森の調査の3日後、信州ブリ調査隊のメンバーは再び集結し、いよいよ海の調査に向かいます。行先は、日本海の富山湾。天然のいけすと称される魚の宝庫です。まず向かった先は、日本最古の歴史を持つ魚津水族館。ここでは、富山県の熱源人材の稲村修館長からブリの生態について学びます。「大きい。かっこいい。キレイな色をしている」と大水槽を泳ぐブリを見た児童たち。ブリは出世魚で、大きくなるにつれ、モジャコ、ツバイソ、フクラギ、ハマチ、ブリと名前がかわっていくことを知りました。

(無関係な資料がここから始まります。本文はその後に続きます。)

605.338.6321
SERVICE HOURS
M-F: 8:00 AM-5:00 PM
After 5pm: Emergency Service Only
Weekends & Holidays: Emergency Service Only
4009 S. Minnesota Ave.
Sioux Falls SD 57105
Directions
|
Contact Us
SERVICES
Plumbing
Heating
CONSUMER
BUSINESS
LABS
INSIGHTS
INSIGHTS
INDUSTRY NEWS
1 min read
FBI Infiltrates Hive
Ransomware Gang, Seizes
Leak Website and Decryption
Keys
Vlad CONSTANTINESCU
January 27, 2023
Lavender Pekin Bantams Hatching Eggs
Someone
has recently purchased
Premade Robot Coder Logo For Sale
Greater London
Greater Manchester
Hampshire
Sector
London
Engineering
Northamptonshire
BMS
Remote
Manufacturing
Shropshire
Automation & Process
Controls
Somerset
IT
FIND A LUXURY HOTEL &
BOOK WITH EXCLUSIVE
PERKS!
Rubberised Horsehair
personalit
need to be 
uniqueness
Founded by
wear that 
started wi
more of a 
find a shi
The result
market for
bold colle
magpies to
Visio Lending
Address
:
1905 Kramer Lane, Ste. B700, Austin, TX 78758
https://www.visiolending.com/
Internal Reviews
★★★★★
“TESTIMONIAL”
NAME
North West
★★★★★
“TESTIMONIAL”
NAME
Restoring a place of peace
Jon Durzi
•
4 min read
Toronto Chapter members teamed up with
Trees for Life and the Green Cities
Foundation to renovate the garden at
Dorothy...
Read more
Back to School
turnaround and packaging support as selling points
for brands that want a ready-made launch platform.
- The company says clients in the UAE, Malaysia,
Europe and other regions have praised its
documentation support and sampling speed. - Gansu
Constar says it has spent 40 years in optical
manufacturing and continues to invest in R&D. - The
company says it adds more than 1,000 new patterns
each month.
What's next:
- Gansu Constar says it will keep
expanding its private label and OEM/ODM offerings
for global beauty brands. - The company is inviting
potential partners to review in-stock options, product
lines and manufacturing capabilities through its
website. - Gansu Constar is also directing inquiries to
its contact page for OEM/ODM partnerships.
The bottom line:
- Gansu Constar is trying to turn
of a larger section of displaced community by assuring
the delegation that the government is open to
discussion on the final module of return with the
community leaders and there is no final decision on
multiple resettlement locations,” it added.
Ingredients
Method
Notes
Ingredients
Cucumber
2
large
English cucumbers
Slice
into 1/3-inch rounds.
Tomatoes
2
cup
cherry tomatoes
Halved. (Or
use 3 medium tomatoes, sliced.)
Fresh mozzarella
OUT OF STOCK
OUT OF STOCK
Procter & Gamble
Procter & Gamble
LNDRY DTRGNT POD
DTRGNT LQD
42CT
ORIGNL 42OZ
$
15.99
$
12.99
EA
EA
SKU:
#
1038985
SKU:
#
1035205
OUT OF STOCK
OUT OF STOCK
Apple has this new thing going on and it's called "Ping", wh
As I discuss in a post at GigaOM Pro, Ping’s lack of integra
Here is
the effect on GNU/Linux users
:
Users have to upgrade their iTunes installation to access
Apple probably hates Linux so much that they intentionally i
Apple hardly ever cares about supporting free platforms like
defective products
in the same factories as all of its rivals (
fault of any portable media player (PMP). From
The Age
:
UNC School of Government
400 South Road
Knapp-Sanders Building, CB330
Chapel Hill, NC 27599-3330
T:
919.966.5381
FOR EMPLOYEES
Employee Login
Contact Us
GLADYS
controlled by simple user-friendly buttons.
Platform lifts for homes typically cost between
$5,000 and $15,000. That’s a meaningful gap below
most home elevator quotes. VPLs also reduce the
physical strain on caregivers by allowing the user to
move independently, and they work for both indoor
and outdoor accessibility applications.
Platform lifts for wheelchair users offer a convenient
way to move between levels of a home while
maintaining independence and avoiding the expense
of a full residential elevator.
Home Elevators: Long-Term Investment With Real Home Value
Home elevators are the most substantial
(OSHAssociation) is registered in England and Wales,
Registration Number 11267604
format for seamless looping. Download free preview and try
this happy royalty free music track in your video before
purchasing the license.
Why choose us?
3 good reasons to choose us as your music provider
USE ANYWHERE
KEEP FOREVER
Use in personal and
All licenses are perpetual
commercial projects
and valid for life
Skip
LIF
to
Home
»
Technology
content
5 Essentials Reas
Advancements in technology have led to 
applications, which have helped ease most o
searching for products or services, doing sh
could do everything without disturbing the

そして、稲村館長に「ブリは夜寝るの?」「どの部分がおいしいの?」「いつから食用としてとられてるの?」等々質問が相次ぎます。稲村館長からはブリの説明として、「大人になるのは3年、寿命は8年くらい。」「背中が青いのは海から外敵を守るために海の色に同化しているから。一方、腹が白いのは、下から見たときに外敵に気づかれないようにするため」といった説明があると児童は驚いた様子でメモをしっかりとっていました。

午後は、富山湾の雨晴海岸で磯学習。網を片手に海に潜りどんな生き物がいるか調べました。ウニ、ハゼ、ヤドカリ、エビなどを発見。指導にあたった魚津水族館飼育員の木村知晴さんは「海の行きものは、海水だけでなく、浜や岩や石など多くの環境があることで生息しやすくなる。この環境を守っていくことが大事」と児童に伝えました。

海の調査 定置網漁見学&漁師体験で海のお仕事を学ぶ

富山での海学習2日目。信州ブリ調査隊メンバーはまだ暗い午前3時半起床。早朝の定置網漁の見学に向かいました。遊覧船に15分ほど乗って定置網漁のポイントへ。仕掛けられた網を追い込んでいき、漁師さんが一気に救い上げます。富山のこの漁法は越中式定置網漁といい約400年以上受けつがれてきました。網に入った魚のうち、7割は再び海に戻る仕掛けとなっていて、取る魚は3割であることから持続可能な漁法として諸外国にも漁法が伝わっています。児童たちは、漁師さんの素早い連携のとれた動きに関心した様子。普段食べている魚を実際にとる場面を目の当たりにし、改めて海への想いをはせていました。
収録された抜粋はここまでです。